Securities Accounts: Types & Characteristics

Instructor: Bryant Trombly

Bryant has taught graduate finance and has an MBA and master's degree in information technology.

In this lesson you will learn the types and characteristics of many common securities accounts including cash, margin, commission, fee-based, advisory, and more.

Differences in Securities Accounts

Today is a big day. Jackie is sitting down with her advisor Jim to open an investment account with the bonus she received from work. But before she does so, Jackie and Jim must go over all the different types of accounts and decide which is the best for Jackie and her goals.

Jackie soon learns from Jim that there are lots of types security accounts that differ based on their characteristics. Jackie wants to get to know each one to understand how they work in regards to differences in settlement, authority, and fee structures.

Differences in Settlement

'Settlement' refers to the manner in which a securities transaction will be completed. Most often this will be the exchange of cash and some sort of investment security between the buyer and the seller.

Transactions entered in a cash account must be settled with cash on hand. Jackie can only buy securities with cash that is in the account and any position sold must settle before she can use the cash from the transaction for another purchase or withdrawal.

Transactions entered in a margin account allow the account owner to borrow funds against the value of the account itself. Jackie could immediately reinvest proceeds from a security sale or to purchase more securities than the available amount of cash in the account.

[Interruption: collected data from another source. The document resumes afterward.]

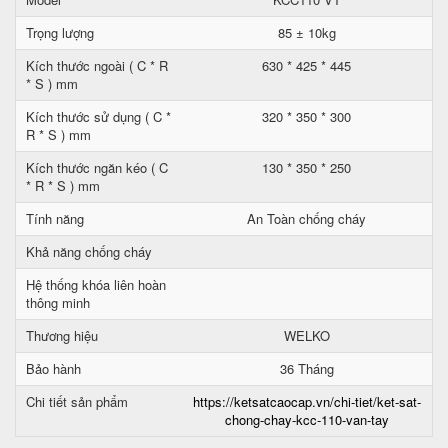
Trọng lượng
85 ± 10kg
Kích thước ngoài ( C * R
630 * 425 * 445
* S ) mm
Kích thước sử dụng ( C *
320 * 350 * 300
R * S ) mm
Kích thước ngăn kéo ( C
130 * 350 * 250
* R * S ) mm
Tính năng
An Toàn chống cháy
Khả năng chống cháy
Hệ thống khóa liên hoàn
thông minh
Thương hiệu
WELKO
Bảo hành
36 Tháng
Chi tiết sản phẩm
https://ketsatcaocap.vn/chi-tiet/ket-sat-
chong-chay-kcc-110-van-tay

Excessive use of margin capabilities may result in an account being labeled as a pattern day trader account. If Jackie buys and sells the same security on the same day four or more times in five business days, she will probably get this label. Her account would then be subject to increased margin requirements by the Financial Industry Regulatory Authority (FINRA).

There are further considerations in regard to settlement that are addressed by delivery vs payment/receive vs payment (DVP/RVP) accounts. In DVP/RVP accounts, the exchange of cash and securities happen simultaneously and settlement only occurs when this has happened.

Differences in Authority

Who has the authority to decide what and when to buy and sell in an account? If that authority lies solely with the account owner, then this is a non-discretionary account. Jackie has an account advisor, Jim. If only she decides when to buy and sell, then Jim must seek approval from her before entering a transaction.

If she instead lets Jim have this authority, this is considered a discretionary account. In this case Jim may enter transactions on her behalf and in her best interest.

Differences in Fees

Another important characteristic for a securities account is how it is charged fees.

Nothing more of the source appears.